Zrání (Ripening) is a poem in sound—a poem of dreams, with a rich, detailed, tapestry-like form of interwoven voices. It is so intuitive and personal that it is difficult to analyze by conventional methods. Suk himself tells us,
Consciously or unconsciously, I have learned much from German, French, Russian and other music, I have felt from my youth that it is my duty to express with what I had picked up. […] I express my own emotions and longings with my own musical discourse, which differs from that of other cultures […].
Characteristics of the structure of Ripening can help us infer what these influences might have been. Above all, Dvořák's late symphonic poems seem to lead directly to one of Suk's most distinctive traits: music is used to convey empathetic thought and human experience to the listener. The works of Mahler and Bruckner that were popular in Prague from 1900 to 1914 would have given Suk practical examples of large-scale compositions for orchestra whose impetus was emotional and descriptive content. It is quite possible that Suk attended the open rehearsals for the world premiere of Mahler's Seventh Symphony in Prague in 1908; we know that his mentor Hanuš Wihan did attend them.
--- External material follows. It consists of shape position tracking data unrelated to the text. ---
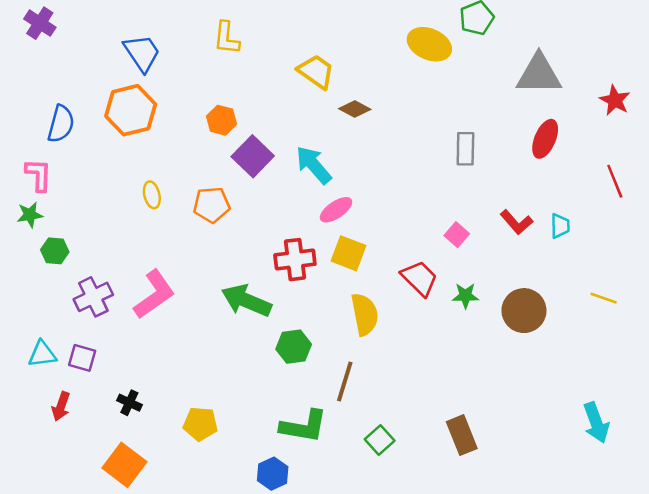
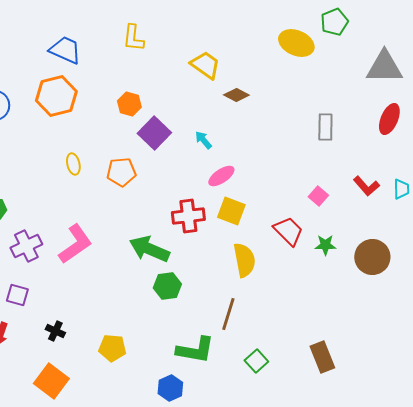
blue trapezoid: (142, 53) -> (65, 50), turned -32
cyan arrow: (314, 165) -> (203, 140), size x0.6
green hexagon: (294, 347) -> (167, 286), moved

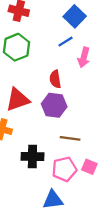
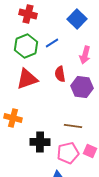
blue line: (65, 42) -> (52, 43), moved
red triangle: (18, 100) -> (27, 79), moved
purple hexagon: (54, 105) -> (82, 87), moved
Debussy's Pelléas et Mélisande was performed in Prague in 1908, and Strauss's Elektra in 1910. These works would have given him an example of expressive musical texture built on sound itself rather than thematic material. Like Debussy's great orchestral works, Ripening is not built of fixed, easily analyzable architectural forms, but of organic, constantly changing tissue. Like D'Indy, he uses linked, episodic segments that give the impression of natural breath rather than deliberate pattern. He may have heard Rimsky- Korsakov's suite from Tsar Sultan in 1914. Like that Russian master, Suk has an impressive command of orchestration which permits all of the parts to be clearly heard, even in complex textures. This skill is especially evident in the final corrections made to the autograph; extremely fine adjustments are made to the voicing of chords, to the shape and length of figurations, to unusual combinations of instruments.